Advanced examples for common use cases with the Sinkove Python SDK. See SDK Installation for setup.

Basic Operations

Create and Download Dataset

import uuid
from sinkove import Client

client = Client(uuid.UUID("your-organization-id"))

dataset = client.datasets.create(
    model_id=uuid.UUID("your-model-id"),
    num_samples=25,
    args={"prompt": "chest x-ray showing cardiomegaly"}
)

dataset.wait()
dataset.download("cardiomegaly_dataset.zip", strategy="replace")
print(f"Dataset {dataset.id} downloaded!")

Monitor Dataset Progress

import time

# Get dataset
dataset = client.datasets.get(uuid.UUID("your-dataset-id"))

# Check status periodically
while not dataset.finished:
    dataset._reload_metadata()
    
    if dataset.metadata:
        print(f"Status: {dataset.state} - Progress: {dataset.metadata.progress}%")
    
    if dataset.ready:
        print("Dataset is ready!")
        break
    elif dataset.state == "FAILED":
        print("Dataset generation failed!")
        break
    
    time.sleep(30)

Filter and Manage Datasets

from datetime import datetime, timedelta

# Get all datasets
datasets = client.datasets.list()

# Filter by state and date
ready_datasets = [d for d in datasets if d.ready]
recent_cutoff = (datetime.now() - timedelta(days=7)).isoformat()
recent_datasets = [d for d in datasets if d.created_at > recent_cutoff]

print(f"Ready: {len(ready_datasets)}, Recent: {len(recent_datasets)}")

Advanced Patterns

Batch Dataset Creation

import concurrent.futures

def create_dataset_with_prompt(client, model_id, prompt, num_samples=20):
    try:
        dataset = client.datasets.create(model_id, num_samples, {"prompt": prompt})
        return {"prompt": prompt, "dataset_id": dataset.id, "success": True}
    except Exception as e:
        return {"prompt": prompt, "error": str(e), "success": False}

# Multiple prompts
prompts = [
    "chest x-ray showing pneumonia",
    "chest x-ray showing cardiomegaly", 
    "normal chest x-ray"
]

client = Client(uuid.UUID("your-organization-id"))
model_id = uuid.UUID("your-model-id")

# Create in parallel
with concurrent.futures.ThreadPoolExecutor(max_workers=3) as executor:
    futures = [executor.submit(create_dataset_with_prompt, client, model_id, p) for p in prompts]
    
    for future in concurrent.futures.as_completed(futures):
        result = future.result()
        if result["success"]:
            print(f"✓ Created: {result['dataset_id']}")
        else:
            print(f"✗ Failed: {result['error']}")

Robust Download with Retry

def download_with_retry(dataset, output_file, max_retries=3, retry_delay=10):
    for attempt in range(max_retries):
        try:
            if not dataset.ready:
                dataset.wait(timeout=300)
            dataset.download(output_file, strategy="replace")
            return True
        except Exception as e:
            print(f"Attempt {attempt + 1} failed: {e}")
            if attempt < max_retries - 1:
                time.sleep(retry_delay)
    return False

# Usage
success = download_with_retry(dataset, "medical_dataset.zip")

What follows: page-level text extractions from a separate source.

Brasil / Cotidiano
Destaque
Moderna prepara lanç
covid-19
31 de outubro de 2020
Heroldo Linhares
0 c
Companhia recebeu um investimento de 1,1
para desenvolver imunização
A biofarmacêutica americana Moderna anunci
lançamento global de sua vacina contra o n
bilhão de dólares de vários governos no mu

Progress Monitoring with Callbacks

def monitor_progress(dataset, callback, poll_interval=15):
    previous_state, previous_progress = None, -1
    
    while not dataset.finished:
        dataset._reload_metadata()
        state = dataset.state
        progress = dataset.metadata.progress if dataset.metadata else 0
        
        if state != previous_state or progress != previous_progress:
            callback(state, progress)
            previous_state, previous_progress = state, progress
        
        time.sleep(poll_interval)
    
    return dataset.ready

def progress_callback(state, progress):
    timestamp = time.strftime("%H:%M:%S")
    print(f"[{timestamp}] {state}: {progress}%")

# Usage
success = monitor_progress(dataset, progress_callback)

Multiple Organizations

from sinkove.connector import Connector
from sinkove.organizations.client import OrganizationClient

connector = Connector(api_key="your-api-key")
org_client = OrganizationClient(connector)

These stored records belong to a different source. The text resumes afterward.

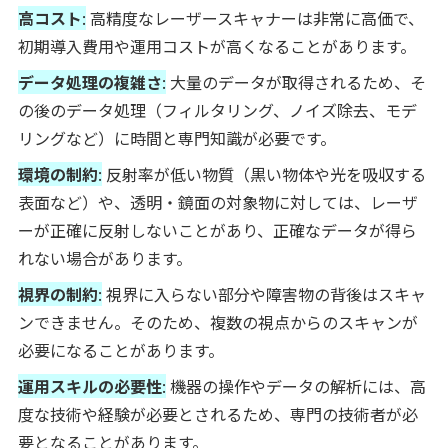
高コスト
:
高精度なレーザースキャナーは非常に高価で、
初期導入費用や運用コストが高くなることがあります。
データ処理の複雑さ
:
大量のデータが取得されるため、そ
の後のデータ処理（フィルタリング、ノイズ除去、モデ
リングなど）に時間と専門知識が必要です。
環境の制約
:
反射率が低い物質（黒い物体や光を吸収する
表面など）や、透明・鏡面の対象物に対しては、レーザ
ーが正確に反射しないことがあり、正確なデータが得ら
れない場合があります。
視界の制約
:
視界に入らない部分や障害物の背後はスキャ
ンできません。そのため、複数の視点からのスキャンが
必要になることがあります。
運用スキルの必要性
:
機器の操作やデータの解析には、高
度な技術や経験が必要とされるため、専門の技術者が必
要となることがあります。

organizations = org_client.list()
for org in organizations:
    datasets = org.datasets.list()
    ready_count = sum(1 for d in datasets if d.ready)
    print(f"{org.organization_name}: {ready_count}/{len(datasets)} ready")

Error Handling

Comprehensive Error Handling

import logging

def safe_dataset_creation(org_id, model_id, num_samples, args):
    try:
        client = Client(org_id)
        dataset = client.datasets.create(model_id, num_samples, args)
        
        try:
            dataset.wait(timeout=1800)  # 30 minutes
            return dataset, "success" if dataset.ready else "failed"
        except TimeoutError:
            return dataset, "timeout"
            
    except ValueError as e:
        return None, f"config_error: {e}"
    except Exception as e:
        return None, f"error: {e}"

# Usage
dataset, status = safe_dataset_creation(
    uuid.UUID("your-org-id"), 
    uuid.UUID("your-model-id"), 
    50, 
    {"prompt": "chest x-ray"}
)

if status == "success":
    dataset.download("output.zip")
elif dataset and status == "timeout":
    print("Dataset still processing...")
else:
    print(f"Failed: {status}")

API Error Handling

import json

def handle_api_error(error):
    try:
        error_data = json.loads(str(error))
        error_code = error_data.get("code", "UNKNOWN")
        message = error_data.get("message", str(error))
        
        error_messages = {
            "RATE_LIMIT_EXCEEDED": "Rate limit hit. Wait and retry.",
            "INVALID_MODEL": "Invalid model ID provided.",
            "INSUFFICIENT_CREDITS": "Not enough credits."
        }
        
        print(error_messages.get(error_code, f"API Error: {message}"))
    except json.JSONDecodeError:
        print(f"Error: {error}")

# Usage
try:
    dataset = client.datasets.create(uuid.UUID("invalid-id"), 10, {"prompt": "test"})
except Exception as e:
    handle_api_error(e)

Integration Examples

Save Dataset Metadata

import json
from datetime import datetime

def save_dataset_info(dataset, filename="dataset_info.json"):
    info = {
        "dataset_id": str(dataset.id),
        "model_id": str(dataset.model_id), 
        "num_samples": dataset.num_samples,
        "args": dataset.args,
        "state": dataset.state,
        "created_at": dataset.created_at,
        "download_timestamp": datetime.now().isoformat()
    }
    
    with open(filename, "w") as f:
        json.dump(info, f, indent=2)

# Usage
if dataset.ready:
    dataset.download("dataset.zip")
    save_dataset_info(dataset)

Dataset Processing Pipeline

import zipfile
from pathlib import Path

class DatasetPipeline:
    def __init__(self, organization_id, output_dir="./datasets"):
        self.client = Client(organization_id)
        self.output_dir = Path(output_dir)
        self.output_dir.mkdir(exist_ok=True)
    
    def create_and_process(self, model_id, prompt, num_samples=20):
        # Create and wait
        dataset = self.client.datasets.create(model_id, num_samples, {"prompt": prompt})
        dataset.wait()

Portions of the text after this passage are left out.